Barring an alien invasion or some other kind of apocalyptic scenario, we know the next Yukon election is only a matter of months away. Yukon Premier Darrell Pasloski has decided to max out his five-year mandate – the second time in a row that the incumbent Yukon Party has decided to govern for as long as the Yukon Act permits it to do so.
At this point, it almost feels like we have a fixed election date. Maybe not in the sense that we know the exact date on which we will go to the polls—the premier still has the discretion to pick a day. But his ability to call a snap election to take advantage of an ill-prepared opposition – as Jean Chretien did in 2000 to take advantage of newly anointed Canadian Alliance leader Stockwell Day’s lack of experience – is gone. As is the premier’s option to hold off any further in hopes that his political fortunes start to look up – perhaps until after the announcement of some positive news in the mining sector, or to see if the Supreme Court of Canada hands him some sort of qualified victory on the Peel.
For me at least, the certainty feels good. The ability of an incumbent politician to choose the timing of our next trip to the polls has always struck me as an odd feature of our system of government. Governing already provides one with a number of perks and advantages over opponents. So why should our leaders also get to decide the timing of our next trip to the polls?
Fixed election dates are a relatively minor and easy tweak to our electoral system. Our last federal election date was “fixed” and we knew when it was going to be years in advance.

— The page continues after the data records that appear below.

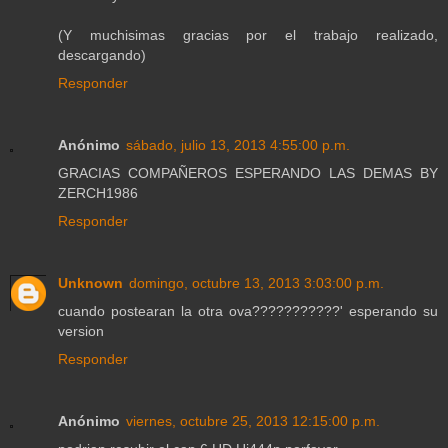
(Y muchisimas gracias por el trabajo realizado,
descargando)
Responder
Anónimo
sábado, julio 13, 2013 4:55:00 p.m.
GRACIAS COMPAÑEROS ESPERANDO LAS DEMAS BY
ZERCH1986
Responder
Unknown
domingo, octubre 13, 2013 3:03:00 p.m.
cuando postearan la otra ova???????????' esperando su
version
Responder
Anónimo
viernes, octubre 25, 2013 12:15:00 p.m.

Critics of fixed election dates argue that they are undesirable because they extend the period of time that politicians spend posturing and give a sense that we are perpetually in campaign mode. And there is some evidence that suggests this is true.

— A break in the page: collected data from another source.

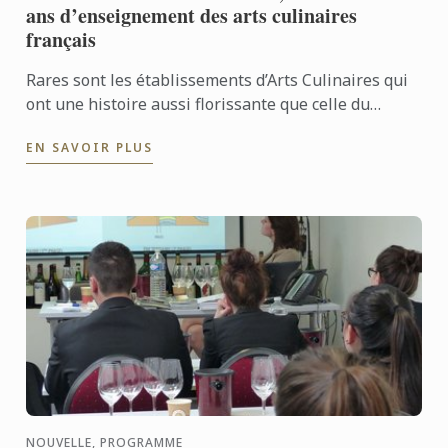
ans d’enseignement des arts culinaires
français
Rares sont les établissements d’Arts Culinaires qui
ont une histoire aussi florissante que celle du
Cordon Bleu. L’école, dont la réputation est
EN SAVOIR PLUS
aujourd’hui ...
NOUVELLE, PROGRAMME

But does that potential downside justify maintaining a system where only one party knows if it ought to be in campaign mode while the others are caught flat-footed when the governing party pulls the trigger? I would say no.
Besides, an extended campaign period gives a greater amount of time to roll out new ideas so they can be evaluated and debated. During the last federal election, for example, each party rolled out its own childcare plan over the course of a year in the lead-up to the election, which left lots of time for extensive analysis instead of the usual hasty debate we are accustomed to.
It is actually somewhat disappointing to me that we haven’t seen anything similar in the Yukon. Neither of the Yukon’s two opposition parties have taken advantage of the long lead-up to the next election to define themselves policy-wise. All they have really told us at this point is that they are not the Yukon Party – which is probably enough for some voters.
Critics also argue that our Westminster system of government – which requires that the leader and cabinet maintain the “confidence” of the legislature – does not really jive with regularly scheduled trips to the polls. A minority parliament could bring down the incumbent government early and – while we don’t have much precedent for it in this country – even the governing party’s own members could revolt against its leader.
But perfection ought not be the standard. The fact that such scenarios can happen should not preclude a general rule that elections cannot be triggered by the leader of the majority party except at prescribed intervals.
Politically, I can’t really blame Pasloski for waiting until the bitter end to pull the trigger on an election. The political winds are, at best, uncertain and he was likely hoping that events would transpire to increase his party’s chances of victory. If I was a betting man I would still put my money on the Yukon Party winning this fall. But it would be one of those gambling moments where you hesitantly move your chips into position with a twinge of instant remorse. How this all shakes out is anyone’s bet.
But really, we shouldn’t be here. That we know the timing of the next election at all is simply because the government has opted to run out the clock. Democracy belongs to voters, and the timing of elections should not be manipulated to serve the political whims of the prevailing leadership. The next legislative assembly, regardless of which party forms government, should introduce a fixed election law to bring certainty and fairness to the process.
Kyle Carruthers is a born-and-raised Yukoner who lives and practises law in Whitehorse.